No alto da torre, para a despedida

Rio e planície no crepúsculo se perdem.

Voltam as aves: pôr do sol

O homem caminha cada vez mais longe.

tradução Gil de Carvalho

Adeus a Yuan, o segundo,

ao partir em missão para Anxi

Na cidade de Wei, a chuva matutina

Fez assentar a poeira leve do ar.

Tudo está verde na estalagem

Verde como as folhas novas do salgueiro.

Peço-te que esvazies uma vez mais a taça

Tu vais para Oeste, além fronteiras, e não tens lá amigos.

tradução Gil de Carvalho

No pavilhão do lago

Numa pequena barca no meio do lago

o meu amigo e eu o coração alvoroçado

Alcançámos o pavilhão e sentámo-nos a beber

enquanto os lótus floresciam por todo o lado.

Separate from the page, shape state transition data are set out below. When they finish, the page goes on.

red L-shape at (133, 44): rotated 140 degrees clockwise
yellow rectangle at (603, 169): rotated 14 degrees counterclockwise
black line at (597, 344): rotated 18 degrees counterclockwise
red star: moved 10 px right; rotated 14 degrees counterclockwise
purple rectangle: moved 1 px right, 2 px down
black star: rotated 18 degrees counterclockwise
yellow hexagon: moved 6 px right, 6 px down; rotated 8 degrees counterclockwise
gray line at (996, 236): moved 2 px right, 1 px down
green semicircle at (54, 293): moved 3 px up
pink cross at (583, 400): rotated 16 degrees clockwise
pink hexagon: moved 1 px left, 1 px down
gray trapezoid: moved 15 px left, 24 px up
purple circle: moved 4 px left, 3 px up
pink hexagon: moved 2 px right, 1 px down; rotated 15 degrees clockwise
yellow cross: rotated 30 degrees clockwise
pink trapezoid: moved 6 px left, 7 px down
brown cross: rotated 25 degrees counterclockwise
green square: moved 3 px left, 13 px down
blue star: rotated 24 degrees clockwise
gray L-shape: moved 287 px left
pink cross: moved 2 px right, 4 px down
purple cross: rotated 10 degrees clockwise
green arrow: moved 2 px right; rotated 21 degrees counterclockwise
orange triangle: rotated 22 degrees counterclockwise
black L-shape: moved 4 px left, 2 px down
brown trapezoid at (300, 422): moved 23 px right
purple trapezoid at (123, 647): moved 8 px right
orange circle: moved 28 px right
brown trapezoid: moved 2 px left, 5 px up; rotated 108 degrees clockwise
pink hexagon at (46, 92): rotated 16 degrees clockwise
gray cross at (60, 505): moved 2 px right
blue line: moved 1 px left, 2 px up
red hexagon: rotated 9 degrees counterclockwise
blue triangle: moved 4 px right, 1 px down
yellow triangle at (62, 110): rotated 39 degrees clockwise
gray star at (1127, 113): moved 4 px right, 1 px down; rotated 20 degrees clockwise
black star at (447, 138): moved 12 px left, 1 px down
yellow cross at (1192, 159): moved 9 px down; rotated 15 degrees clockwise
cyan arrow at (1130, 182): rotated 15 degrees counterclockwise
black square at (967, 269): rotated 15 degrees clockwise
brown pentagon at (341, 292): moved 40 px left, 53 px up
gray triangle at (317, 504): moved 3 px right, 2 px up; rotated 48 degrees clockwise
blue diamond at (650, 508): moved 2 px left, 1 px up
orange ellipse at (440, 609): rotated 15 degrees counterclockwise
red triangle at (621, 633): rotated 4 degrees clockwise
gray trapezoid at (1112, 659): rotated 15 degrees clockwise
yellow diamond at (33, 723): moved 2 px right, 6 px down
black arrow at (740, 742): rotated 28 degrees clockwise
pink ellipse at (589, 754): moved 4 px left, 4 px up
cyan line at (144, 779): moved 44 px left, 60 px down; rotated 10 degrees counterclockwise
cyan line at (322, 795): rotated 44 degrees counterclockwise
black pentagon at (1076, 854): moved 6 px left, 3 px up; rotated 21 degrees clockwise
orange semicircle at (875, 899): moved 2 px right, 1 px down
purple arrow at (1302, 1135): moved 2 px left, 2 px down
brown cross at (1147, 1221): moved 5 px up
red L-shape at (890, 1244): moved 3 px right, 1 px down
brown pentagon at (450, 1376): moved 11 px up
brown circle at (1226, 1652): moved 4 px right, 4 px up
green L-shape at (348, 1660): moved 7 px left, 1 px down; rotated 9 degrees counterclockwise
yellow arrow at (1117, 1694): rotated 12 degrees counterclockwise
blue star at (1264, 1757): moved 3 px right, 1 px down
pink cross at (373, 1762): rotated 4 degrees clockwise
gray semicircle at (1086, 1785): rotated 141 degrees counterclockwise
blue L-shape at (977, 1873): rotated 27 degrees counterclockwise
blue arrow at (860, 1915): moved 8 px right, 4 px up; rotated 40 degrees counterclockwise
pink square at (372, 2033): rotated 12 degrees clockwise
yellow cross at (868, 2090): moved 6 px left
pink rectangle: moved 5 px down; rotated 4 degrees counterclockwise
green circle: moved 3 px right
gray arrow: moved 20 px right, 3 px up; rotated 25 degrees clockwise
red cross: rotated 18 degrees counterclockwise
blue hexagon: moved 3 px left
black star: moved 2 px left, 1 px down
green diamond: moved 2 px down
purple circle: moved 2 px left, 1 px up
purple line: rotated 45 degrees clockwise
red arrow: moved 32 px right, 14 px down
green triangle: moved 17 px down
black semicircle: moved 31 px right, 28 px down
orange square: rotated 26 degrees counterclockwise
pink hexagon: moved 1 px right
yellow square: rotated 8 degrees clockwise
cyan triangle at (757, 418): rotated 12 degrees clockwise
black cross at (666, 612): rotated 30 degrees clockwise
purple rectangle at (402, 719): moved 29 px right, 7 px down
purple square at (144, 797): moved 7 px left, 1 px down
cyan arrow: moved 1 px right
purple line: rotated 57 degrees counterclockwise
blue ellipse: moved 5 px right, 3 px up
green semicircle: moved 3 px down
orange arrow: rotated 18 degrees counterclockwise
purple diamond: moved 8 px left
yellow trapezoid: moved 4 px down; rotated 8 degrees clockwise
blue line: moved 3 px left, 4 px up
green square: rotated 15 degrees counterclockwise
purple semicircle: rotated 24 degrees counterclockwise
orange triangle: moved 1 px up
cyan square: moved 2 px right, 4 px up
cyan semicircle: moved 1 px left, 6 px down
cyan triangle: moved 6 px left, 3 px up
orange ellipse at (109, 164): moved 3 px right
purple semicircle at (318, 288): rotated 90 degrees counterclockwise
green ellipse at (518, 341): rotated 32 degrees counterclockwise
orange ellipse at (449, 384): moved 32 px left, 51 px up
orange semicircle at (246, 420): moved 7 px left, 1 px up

tradução Jorge Sousa Braga

No bosque de bambus

Sento-me solitário entre os bambus

pego no alaúde e começo a cantar

Perdido na espessura do bosque ninguém

a não ser a lua sabe onde me encontrar

tradução Jorge Sousa Braga

Despedida

Porque não desmontas do cavalo e bebes um copo?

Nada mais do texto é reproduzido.